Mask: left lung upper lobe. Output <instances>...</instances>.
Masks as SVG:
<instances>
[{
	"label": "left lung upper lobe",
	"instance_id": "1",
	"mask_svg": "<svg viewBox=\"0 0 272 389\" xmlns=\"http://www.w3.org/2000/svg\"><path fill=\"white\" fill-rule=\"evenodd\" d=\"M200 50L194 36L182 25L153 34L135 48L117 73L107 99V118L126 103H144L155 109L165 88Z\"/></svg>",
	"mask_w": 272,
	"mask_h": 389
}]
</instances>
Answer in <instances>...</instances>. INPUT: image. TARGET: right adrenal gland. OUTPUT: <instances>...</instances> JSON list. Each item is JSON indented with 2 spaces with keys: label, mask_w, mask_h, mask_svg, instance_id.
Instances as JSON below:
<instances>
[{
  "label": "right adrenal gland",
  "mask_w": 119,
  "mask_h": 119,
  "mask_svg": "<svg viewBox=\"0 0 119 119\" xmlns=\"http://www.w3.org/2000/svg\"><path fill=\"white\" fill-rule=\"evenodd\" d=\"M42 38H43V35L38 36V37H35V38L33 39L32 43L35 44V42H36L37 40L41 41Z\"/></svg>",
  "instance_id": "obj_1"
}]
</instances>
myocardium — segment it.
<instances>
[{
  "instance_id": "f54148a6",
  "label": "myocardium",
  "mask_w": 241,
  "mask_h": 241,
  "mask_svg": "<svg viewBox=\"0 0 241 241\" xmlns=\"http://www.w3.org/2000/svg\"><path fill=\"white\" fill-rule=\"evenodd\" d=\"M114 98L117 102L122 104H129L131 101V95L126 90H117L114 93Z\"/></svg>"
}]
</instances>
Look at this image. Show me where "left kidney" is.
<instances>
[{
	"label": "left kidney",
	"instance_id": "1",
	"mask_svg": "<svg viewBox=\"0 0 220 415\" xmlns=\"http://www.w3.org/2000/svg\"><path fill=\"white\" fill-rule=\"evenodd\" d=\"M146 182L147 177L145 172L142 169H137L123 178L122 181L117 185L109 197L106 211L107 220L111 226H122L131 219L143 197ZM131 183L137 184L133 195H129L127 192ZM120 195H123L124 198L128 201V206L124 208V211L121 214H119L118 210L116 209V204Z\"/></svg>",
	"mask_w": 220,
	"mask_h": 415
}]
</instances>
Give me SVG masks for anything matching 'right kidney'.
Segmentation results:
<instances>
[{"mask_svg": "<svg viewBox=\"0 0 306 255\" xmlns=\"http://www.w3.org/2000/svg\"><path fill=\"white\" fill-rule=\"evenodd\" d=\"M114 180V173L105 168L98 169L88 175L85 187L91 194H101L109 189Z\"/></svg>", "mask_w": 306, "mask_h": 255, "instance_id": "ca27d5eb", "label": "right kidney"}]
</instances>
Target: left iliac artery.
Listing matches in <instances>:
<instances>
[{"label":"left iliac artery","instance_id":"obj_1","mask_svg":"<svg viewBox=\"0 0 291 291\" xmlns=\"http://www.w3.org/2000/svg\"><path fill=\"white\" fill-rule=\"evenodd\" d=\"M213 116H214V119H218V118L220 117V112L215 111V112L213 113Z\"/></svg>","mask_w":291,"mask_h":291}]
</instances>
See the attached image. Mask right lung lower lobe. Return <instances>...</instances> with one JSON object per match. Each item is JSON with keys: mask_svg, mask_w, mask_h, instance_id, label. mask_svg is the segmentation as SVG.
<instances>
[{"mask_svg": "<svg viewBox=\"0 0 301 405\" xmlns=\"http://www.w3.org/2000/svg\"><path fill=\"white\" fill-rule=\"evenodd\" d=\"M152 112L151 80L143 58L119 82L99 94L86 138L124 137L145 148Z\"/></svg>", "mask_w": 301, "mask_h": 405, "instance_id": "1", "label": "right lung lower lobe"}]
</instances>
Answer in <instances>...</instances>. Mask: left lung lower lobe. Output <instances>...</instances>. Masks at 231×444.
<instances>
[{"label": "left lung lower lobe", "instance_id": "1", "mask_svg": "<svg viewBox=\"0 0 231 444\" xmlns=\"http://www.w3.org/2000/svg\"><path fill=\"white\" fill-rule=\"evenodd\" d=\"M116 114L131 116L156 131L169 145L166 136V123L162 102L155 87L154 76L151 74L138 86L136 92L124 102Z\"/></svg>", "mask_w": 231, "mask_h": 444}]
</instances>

--------------------------------------------------

• **Exercise prompt**
Your answer should hold exactly the lines from the one containing "See the attached" through the end of the entries above, and nothing else.

• **Task result**
See the attached image. Mask right lung lower lobe. Return <instances>...</instances> with one JSON object per match. Each item is JSON with keys: mask_svg, mask_w, mask_h, instance_id, label. mask_svg is the segmentation as SVG.
<instances>
[{"mask_svg": "<svg viewBox=\"0 0 301 405\" xmlns=\"http://www.w3.org/2000/svg\"><path fill=\"white\" fill-rule=\"evenodd\" d=\"M152 112L151 80L143 58L119 82L99 94L86 138L124 137L145 148Z\"/></svg>", "mask_w": 301, "mask_h": 405, "instance_id": "1", "label": "right lung lower lobe"}]
</instances>
Answer in <instances>...</instances>. Mask: left lung lower lobe. Output <instances>...</instances>. Masks at 231×444.
<instances>
[{"label": "left lung lower lobe", "instance_id": "1", "mask_svg": "<svg viewBox=\"0 0 231 444\" xmlns=\"http://www.w3.org/2000/svg\"><path fill=\"white\" fill-rule=\"evenodd\" d=\"M116 114L131 116L156 131L169 145L166 136V123L162 102L155 87L154 76L151 74L138 86L136 92L124 102Z\"/></svg>", "mask_w": 231, "mask_h": 444}]
</instances>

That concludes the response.